Con un trapo que he metido en remojo para que se purifique de relaciones tóxicas, limpio la pantalla: Está tan cubierta de sinsentido que ni se ve. Visito mi Facebook y lo limpio de contactos indeseados o no solicitados. Borro aquellas imágenes que me pueden comprometer.No voy a volver a encontrar novias perdidas, ni me voy a meter en ningún sitio de citas para probar suerte. Desaparece material desechable que he guardado durante años: textos que son meros recursos de seducción, fotos en las que aparezco guapo. Abandono trucos sencillos de palabra y acción, que enamoran a las jóvenes de cuarenta para abajo. No voy a buscar más trabajo: borro todo lo que tenga que ver con la acumulación de experiencia laboral, cuestiones útiles a la economía. Prescindo de las habilidades que pueden servir a la población o al sistema. No me hacen falta las expectativas de progreso material.
Me he deshecho de muchísimas cosas. Pero aún nado en el caos. Las emociones más negativas ya están en cajas que he dejado en espacios inaccesibles. Los amores perdidos se quedaron en la bolsa negra. Acometo ideas sueltas relegadas al olvido, planes inútiles y derrotas predecibles. Cada vez es menos fácil distinguir lo que se queda en mi vida.

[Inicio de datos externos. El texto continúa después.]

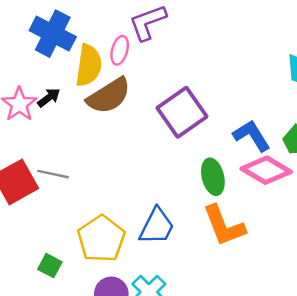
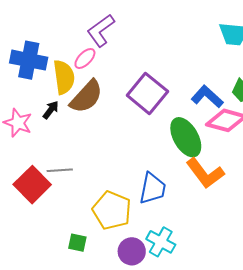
pink ellipse: (120, 50) -> (85, 58), turned 45
black arrow: (49, 98) -> (51, 110), moved
green ellipse: (213, 177) -> (186, 137), size x1.4

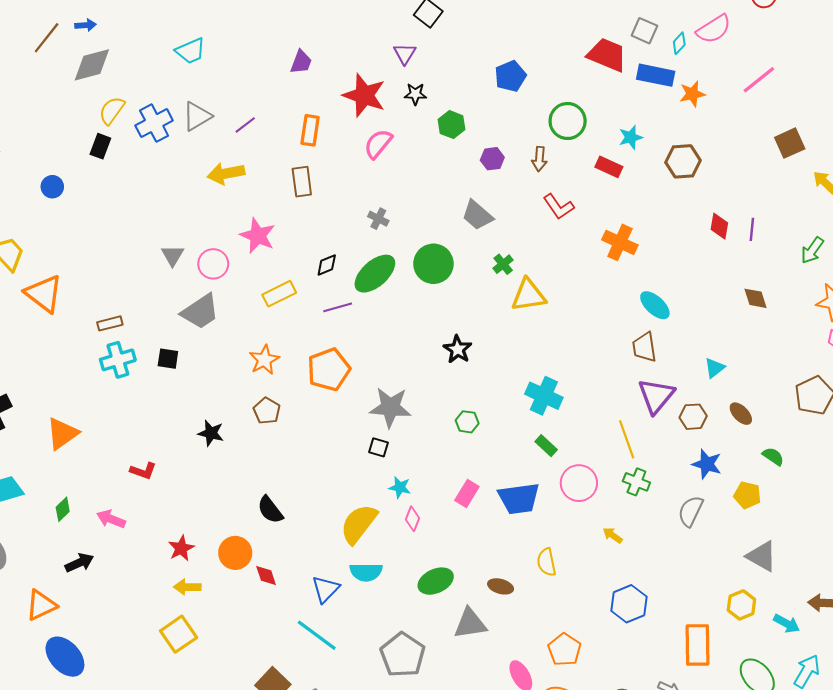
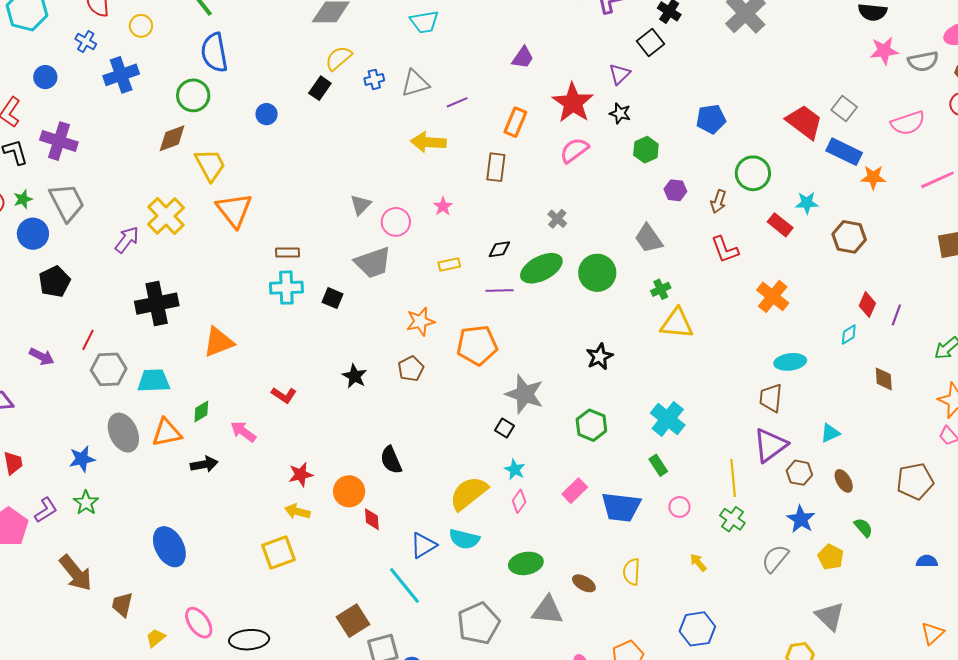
cyan diamond: (679, 43) -> (849, 335), moved
blue cross: (154, 123) -> (374, 79), size x0.6
pink star: (258, 236) -> (443, 206), size x0.6
yellow rectangle: (279, 294) -> (449, 264), size x0.7
cyan ellipse: (655, 305) -> (790, 362), turned -64
green hexagon: (467, 422) -> (591, 425), size x1.4
pink circle: (579, 483) -> (679, 507), size x0.6
orange triangle: (41, 605) -> (167, 433), moved

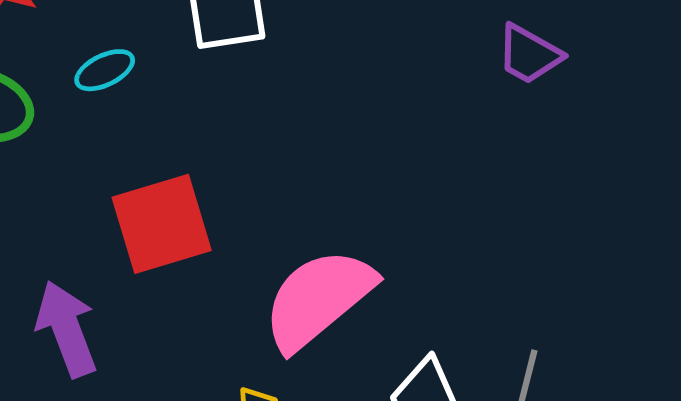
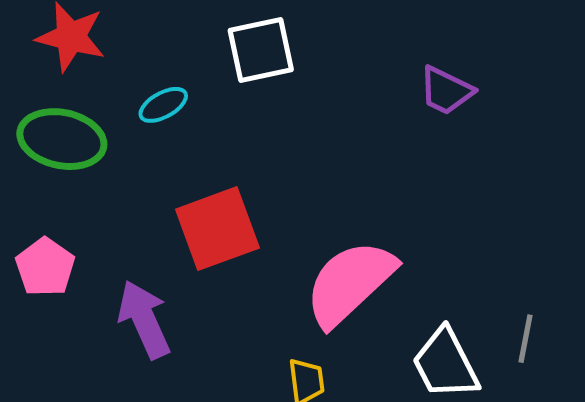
purple trapezoid: (529, 54) -> (446, 91), moved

Al cabo de varias horas empieza a despuntar un cierto orden luminoso. En la habitación y en el baño empieza a notarse la descongestión.  En la cocina tarda en producirse el milagro. Hay demasiada amargura acumulada en los cajones, demasiado dolor calcinado en el horno y congelado en la nevera. Me refugio en el salón a leer mientras espero que me vuelva la energía. Sigo con los manuales de autoayuda y la tragedia griega, a ver si me inspiro.
       
A la tarde me empiezo a sentir limpio. Salgo a caminar un rato al lado del mar. Eludo a los turistas como si fueran la peste. Esquivo los mini shorts y los torsos desnudos de unas danesas. Regreso cuando ya es de noche. Atrapo una cerveza, elemento indispensable. 

Entonces vislumbro una señal que logró eludir mi sano impulso ordenador: una especie de rata venenosa  me mira con ojos inyectados en veneno.      No le hago caso. Sigo con mi limpieza hasta que quedo agotado. Voy a dormir tranquilo. Las emociones antiguas y los desastres financieros y familiares han quedado sepultados con método. Estoy solo como un perro, pero limpio. Al amanecer siento un impulso de paz desconocido. Hacía años no sentía tan claras las campanas de las siete de la mañana. Jamás había sentido tanto orden en mi vida. Me creo en condiciones de predicar con el ejemplo. Si esto sigue así podré conseguir novia. Puedo invitarla a mi casa. Quiero cambiar el mundo y acometer el caos exterior desde la paz interior.
   
Con el primer impulso de la mañana me dirijo a la cocina. Me sirvo un café purificado de fracasos, le coloco con cuidado una leche que no presenta ni un atisbo de desprecio propio o ajeno. Contemplo la ventana luminosa, lleno de respeto por mí mismo. Disfruto la dignidad recuperada. Dejo que un sueño se me instale en el alma: que se preserve este orden para siempre.

Me mira con los ojos inyectados en odio. La rata está posada en la ventana. Es tan grande que tapa la luz de la mañana. Ha anidado y crecido en el miedo, la frustración, la adicción, la traición y el fracaso. Sé que antes de que termine el café  me saltará al cuello y se beberá mi sangre.